A ban on short-selling suggests that the EU authorities think the problem with the banks and sovereign debt is a lack of liquidity; we all know that it is, again, a matter of solvency. For that reason, the ban on short-selling is, literally, delusional.

'Alarming' images drive up the cost of the riots

What is the long-term economic impact of the riots? One disturbing clue was offered last week by a senior Tata figure.

Ralf Speth, Jaguar Land Rover's chief executive, said on Thursday that he was alarmed by "some of the pictures coming out of the UK". He added that he had never expected to see riots sweep the country. He is not alone.

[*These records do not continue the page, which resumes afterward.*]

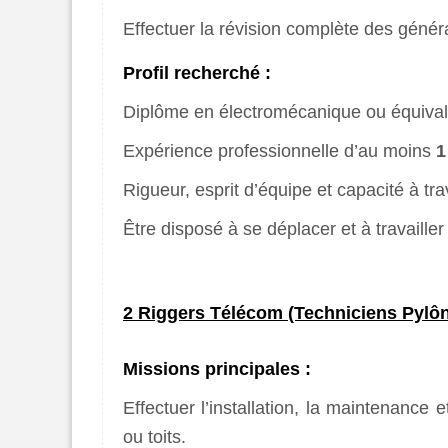
Effectuer la révision complète des génér
Profil recherché :
Diplôme en électromécanique ou équival
Expérience professionnelle d’au moins
1
Rigueur, esprit d’équipe et capacité à trava
Être disposé à se déplacer et à travailler 
2 Riggers Télécom (Techniciens Pylôn
Missions principales :
Effectuer l’installation, la maintenance
ou toits.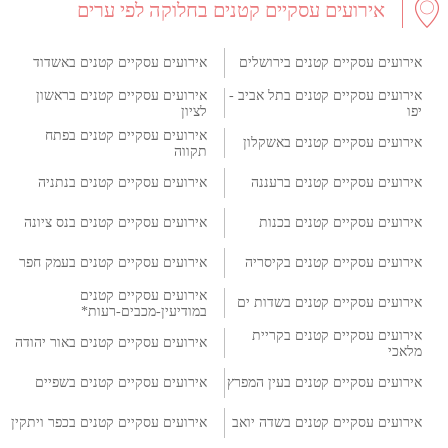
אירועים עסקיים קטנים בחלוקה לפי ערים
אירועים עסקיים קטנים בירושלים
אירועים עסקיים קטנים באשדוד
אירועים עסקיים קטנים בתל אביב -
אירועים עסקיים קטנים בראשון
יפו
לציון
אירועים עסקיים קטנים בפתח
אירועים עסקיים קטנים באשקלון
תקווה
אירועים עסקיים קטנים ברעננה
אירועים עסקיים קטנים בנתניה
אירועים עסקיים קטנים בכנות
אירועים עסקיים קטנים בנס ציונה
אירועים עסקיים קטנים בקיסריה
אירועים עסקיים קטנים בעמק חפר
אירועים עסקיים קטנים
אירועים עסקיים קטנים בשדות ים
במודיעין-מכבים-רעות*
אירועים עסקיים קטנים בקריית
אירועים עסקיים קטנים באור יהודה
מלאכי
אירועים עסקיים קטנים בעין המפרץ
אירועים עסקיים קטנים בשפיים
אירועים עסקיים קטנים בשדה יואב
אירועים עסקיים קטנים בכפר ויתקין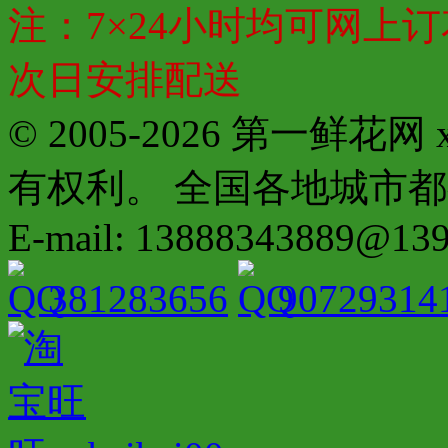
注：7×24小时均可网上订
次日安排配送
© 2005-2026 第一鲜花
有权利。 全国各地城市都有分店配
E-mail: 13888343889@13
381283656
90729314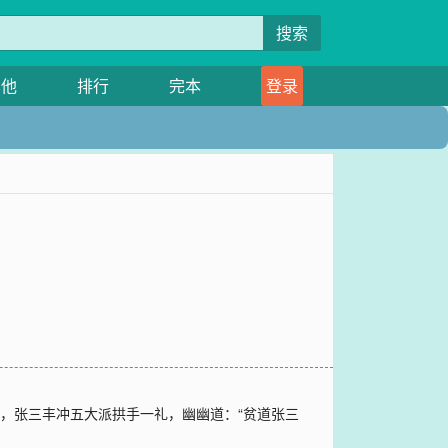
搜索
其他
排行
完本
登录
，张三丰冲五大派拱手一礼，幽幽道：“贫道张三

It was especially poignant, in this context, that one of the minor centres of trouble was Wolverhampton, where Jaguar Land Rover (JLR) proposes to build a new engine plant. Think of that: a new automotive factory in the UK in 2011 – something few of us believed still possible. It will create about 1,000 highly paid quality jobs and push £500m of investment into the UK. The engines will wind up in JLR cars exported across the world. It is deeply symbolic of the economic "rebalancing" we all wish to see.

If I were Tata, I wouldn't want to believe there was even the faintest risk that my new factory could be razed to the ground by arsonists. As with a car brand, the image of a nation is a precious asset.